Dados em todos os lugares

 

Você provavelmente já ouviu falar de big data, machine learning e inteligência artificial. Mas, o que essas tecnologias todas têm em comum? O uso massivo de dados.

Geramos dados a todo o momento e em todos os lugares. Quando fazemos uma busca no Google, quando acessamos nossa rede social favorita, quando interagimos com uma postagem de um amigo, quando acessamos um site de notícias, quando escutamos uma playlist no aplicativo de músicas e até mesmo quando visitamos uma loja física ou um restaurante, estamos produzindo dados que podem ser usados pelas empresas nas suas estratégias.

Mas, como transformar esses dados em informações úteis ao negócio? Mais do que isso, como utilizá-los para aprimorar a experiência que as pessoas têm com a nossa marca? Através de uma cultura orientada a dados.

Em um cenário onde oferecer experiências ricas e personalizadas para os clientes deixou de ser diferencial de mercado e passou a ser quase uma exigência dos consumidores, não existe mais espaço para achismos.

As empresas precisam abrir mão das suas convicções e passar a basear suas decisões de negócios em dados reais, obtidos de fontes diversas e compilados de forma que diferentes perfis profissionais possam analisá-los e tirar deles informações úteis.

Para tornar isso possível, é fundamental as empresas investirem na democratização dos dados. Não faz mais sentido apenas o departamento comercial olhar os dados do funil de vendas. Da mesma forma, os dados relativos ao comportamento dos usuários nos canais digitais não são de uso exclusivo do time de marketing.

Para de fato implementar e fomentar uma cultura orientada a dados, toda a empresa precisa ter acesso e ser capaz de tirar insights a partir da análise de dados de diversos setores.

Maturidade do mercado brasileiro com relação ao uso de dados

 

Um estudo realizado pelo Google e pelo Boston Consulting Group mediu o nível de maturidade de algumas das maiores empresas brasileiras com relação ao uso de dados para orientar as ações de marketing. O objetivo foi mapear como essas companhias cruzam os dados, como buscam automação de processos e como fazem para a tecnologia ajudar na melhoria dos resultados.

O estudo dividiu as empresas com base em quatro estágios de maturidade: Nascentes; Emergentes; Conectadas; Multimomento.

Das empresas pesquisadas, mais da metade (61%) ainda está nos estágios Nascente e Emergente. Além disso, apenas 2% delas encontra-se no estágio de Multimomento.

O resultado, apesar de preocupante, não chega a ser surpreendente. As empresas brasileiras se tocaram da importância do uso massivo de dados no ambiente de negócios faz pouco tempo. Considerando aí os silos tradicionais presentes em grandes empresas, fica fácil entender o porquê do baixo nível de maturidade.
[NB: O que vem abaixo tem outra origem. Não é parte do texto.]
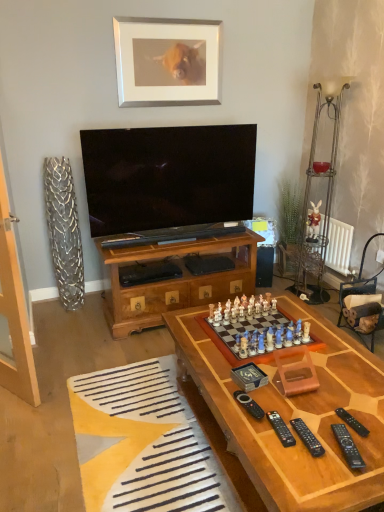 At what (x,y) coordinates should I click in order to perform the action: click on vacant space behind black plastic remote at lower right, the third remote in the left-to-right sequence. Please return your answer as a coordinate pair (x, y). This screenshot has height=512, width=384. Looking at the image, I should click on (297, 408). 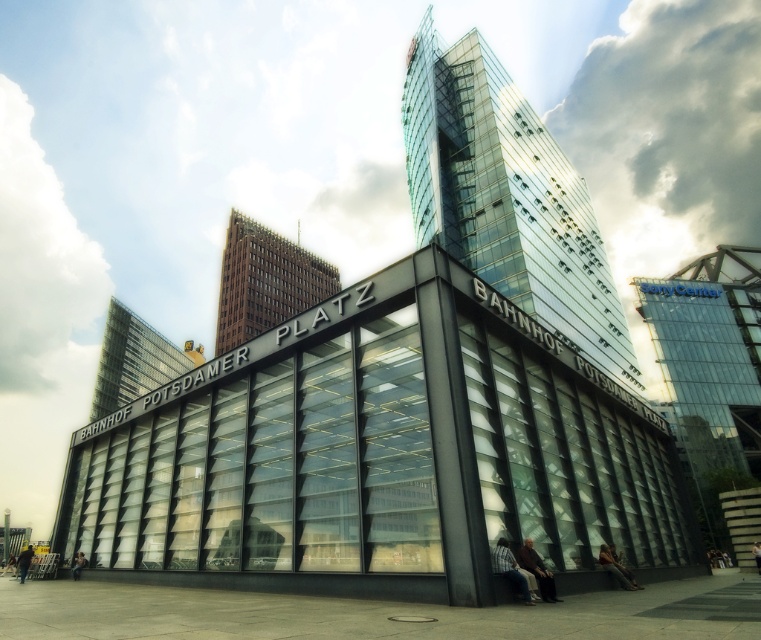 Looking at this image, can you confirm if brown leather jacket at lower right is smaller than dark blue jeans at lower left?

Yes.

Is brown leather jacket at lower right shorter than dark blue jeans at lower left?

Yes.

Between point (521, 552) and point (21, 570), which one is positioned behind?

Positioned behind is point (21, 570).

At what (x,y) coordinates should I click in order to perform the action: click on brown leather jacket at lower right. Please return your answer as a coordinate pair (x, y). Looking at the image, I should click on (537, 570).

Can you confirm if glassy steel structure at center is thinner than dark blue jeans at lower left?

No.

Is glassy steel structure at center bigger than dark blue jeans at lower left?

Yes.

Which is in front, point (250, 512) or point (24, 556)?

Point (250, 512)

This screenshot has height=640, width=761. I want to click on glassy steel structure at center, so click(380, 456).

Which of these two, dark blue jeans at lower left or dark gray concrete person at lower left, stands taller?

Standing taller between the two is dark blue jeans at lower left.

Is point (24, 560) more distant than point (81, 554)?

Yes, it is.

This screenshot has width=761, height=640. What are the coordinates of `dark blue jeans at lower left` in the screenshot? It's located at point(24,561). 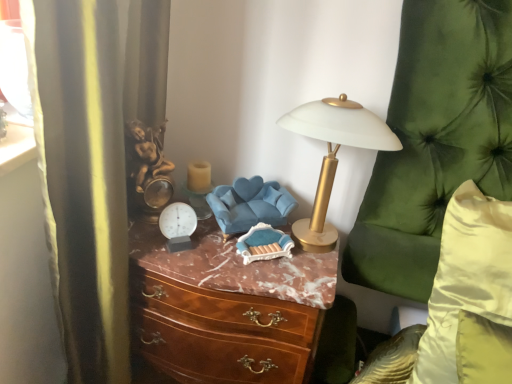 Question: Looking at their shapes, would you say translucent glass candle at center is wider or thinner than silky yellow pillow at right?

Choices:
 (A) wide
 (B) thin

Answer: (B)

Question: In the image, is translucent glass candle at center positioned in front of or behind silky yellow pillow at right?

Choices:
 (A) behind
 (B) front

Answer: (A)

Question: Which object is the closest to the blue fabric swivel chair at center?

Choices:
 (A) marble/wooden chest of drawers at center
 (B) silky yellow pillow at right
 (C) gold metallic table lamp at upper center
 (D) translucent glass candle at center

Answer: (D)

Question: Based on their relative distances, which object is farther from the blue fabric swivel chair at center?

Choices:
 (A) marble/wooden chest of drawers at center
 (B) silky yellow pillow at right
 (C) gold metallic table lamp at upper center
 (D) translucent glass candle at center

Answer: (B) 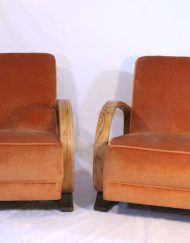 At what (x,y) coordinates should I click in order to perform the action: click on velvet looking fabric on chairs. Please return your answer as a coordinate pair (x, y). The image size is (190, 243). Looking at the image, I should click on (31, 100). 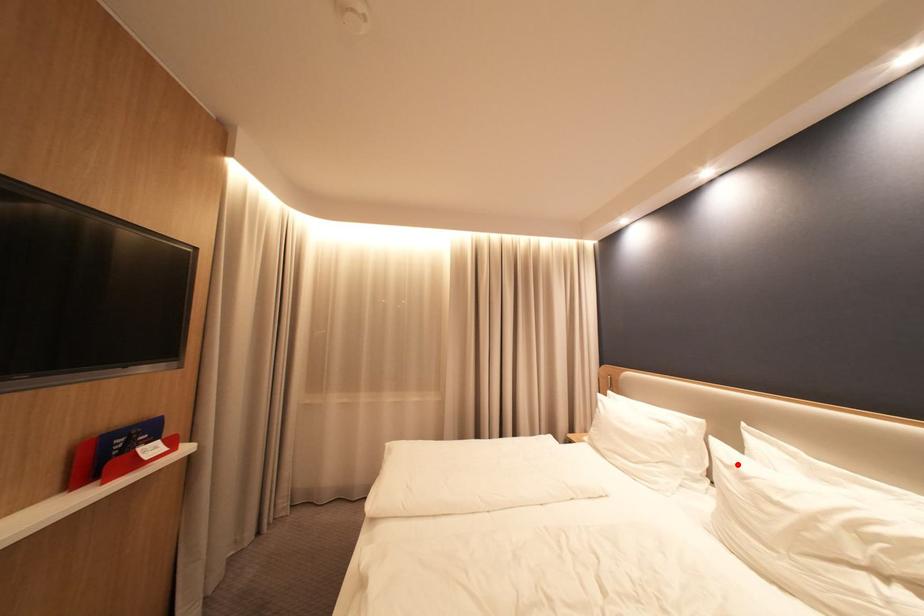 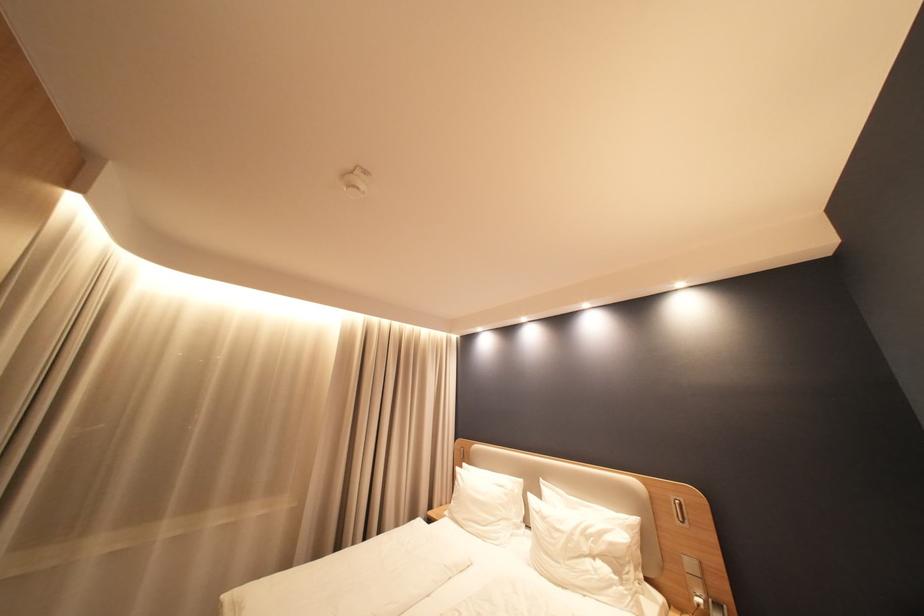 Find the pixel in the second image that matches the highlighted location in the first image.

(546, 511) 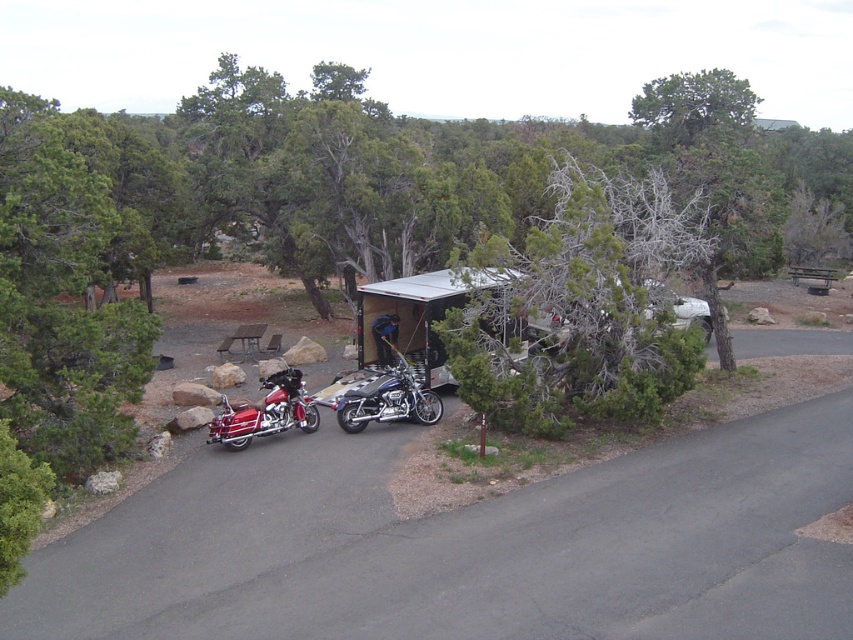 Which is more to the right, shiny blue chrome motorcycle at center or brown wooden picnic table at center?

From the viewer's perspective, shiny blue chrome motorcycle at center appears more on the right side.

Does shiny blue chrome motorcycle at center have a greater width compared to brown wooden picnic table at center?

Correct, the width of shiny blue chrome motorcycle at center exceeds that of brown wooden picnic table at center.

This screenshot has width=853, height=640. Describe the element at coordinates (387, 400) in the screenshot. I see `shiny blue chrome motorcycle at center` at that location.

Locate an element on the screen. Image resolution: width=853 pixels, height=640 pixels. shiny blue chrome motorcycle at center is located at coordinates (387, 400).

Which of these two, green textured tree at center or shiny blue chrome motorcycle at center, stands shorter?

green textured tree at center is shorter.

Is the position of green textured tree at center less distant than that of shiny blue chrome motorcycle at center?

Yes.

The width and height of the screenshot is (853, 640). What are the coordinates of `green textured tree at center` in the screenshot? It's located at (579, 308).

This screenshot has width=853, height=640. Identify the location of green textured tree at center. (579, 308).

Between green textured tree at center and brown wooden picnic table at center, which one has less height?

Standing shorter between the two is brown wooden picnic table at center.

Is green textured tree at center positioned in front of brown wooden picnic table at center?

Yes, green textured tree at center is closer to the viewer.

Is point (659, 332) more distant than point (224, 352)?

No, it is in front of (224, 352).

Find the location of a particular element. green textured tree at center is located at coordinates (579, 308). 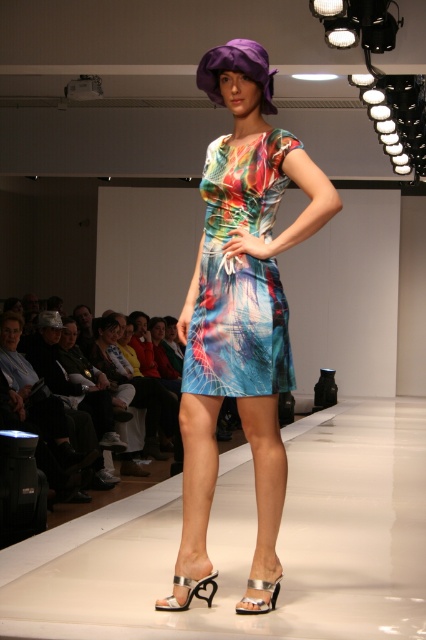 Question: Among these objects, which one is farthest from the camera?

Choices:
 (A) printed fabric dress at center
 (B) metallic silver sandals at center

Answer: (A)

Question: Can you confirm if metallic silver sandals at center is smaller than printed fabric dress at center?

Choices:
 (A) yes
 (B) no

Answer: (B)

Question: Is printed fabric dress at center further to the viewer compared to multicolored printed fabric dress at center?

Choices:
 (A) no
 (B) yes

Answer: (A)

Question: Which object is the farthest from the multicolored printed fabric dress at center?

Choices:
 (A) printed fabric dress at center
 (B) metallic silver sandals at center

Answer: (B)

Question: Estimate the real-world distances between objects in this image. Which object is farther from the multicolored printed fabric dress at center?

Choices:
 (A) printed fabric dress at center
 (B) metallic silver sandals at center

Answer: (B)

Question: In this image, where is metallic silver sandals at center located relative to multicolored printed fabric dress at center?

Choices:
 (A) below
 (B) above

Answer: (A) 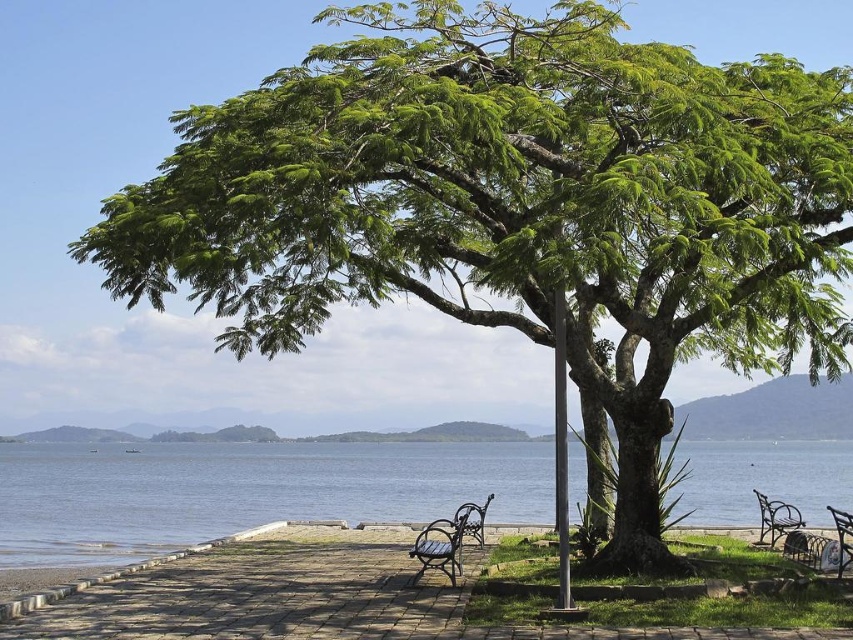 Is point (358, 492) farther from camera compared to point (461, 554)?

Yes.

Does blue water at lower center appear on the right side of bronze textured bench at center?

No, blue water at lower center is not to the right of bronze textured bench at center.

I want to click on blue water at lower center, so click(245, 492).

Find the location of a particular element. The width and height of the screenshot is (853, 640). blue water at lower center is located at coordinates (245, 492).

Between point (780, 516) and point (842, 513), which one is positioned in front?

Point (842, 513) is more forward.

The image size is (853, 640). Describe the element at coordinates (776, 518) in the screenshot. I see `brown wooden bench at lower right` at that location.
Esse cenário é problemático, porém, representa uma excelente oportunidade para as empresas que começarem desde já a construir uma cultura data-driven. O mesmo estudo mostrou que as empresas que alcançam os níveis mais altos de maturidade com relação ao uso de dados podem ter uma redução de cerca de 30% nos custos e um aumento na casa de 20% nas receitas.

Os dados e a experiência do cliente

 

Não é possível pensar em experiência do cliente se não pensarmos antes em dados. Afinal, como oferecer experiências engajadoras para alguém que não conhecemos bem?

Para transformar o cliente no elemento central do seu negócio, primeiro é preciso coletar e consolidar em uma base única todas as informações sobre os clientes, de forma que seja possível cruzar os dados presentes em diversos sistemas e canais digitais para identificar gargalos em jornadas específicas, pontos de insatisfação e oportunidades de otimização.

Na Lumis, desenvolvemos uma metodologia para criar um ciclo constante de melhorias na experiência dos clientes. Utilizando a plataforma LumisXP, coletamos os dados vindos de diversas fontes, geramos relatórios para identificar onde existem problemas/oportunidades de melhoria na experiência do cliente e criamos segmentações e regras automáticas para inserir os usuários nos segmentos de forma automática e em tempo real.

Com essa estrutura montada, definimos que conteúdos ou serviços devem ser exibidos para cada segmento de usuário e em que momento da jornada eles devem aparecer. Depois, essas ações são novamente analisadas, gerando novos insights.

Dessa forma, estamos constantemente analisando o comportamento dos usuários nos canais digitais e oferecendo a eles conteúdos e serviços personalizados de acordo com esses dados comportamentais.

Se você quer entender um pouco mais sobre essa metodologia e como uma DXP pode ajudar a sua empresa, acesse clicar nesse link.

 

Autor convidado

Publicado por Lumis Tecnologia.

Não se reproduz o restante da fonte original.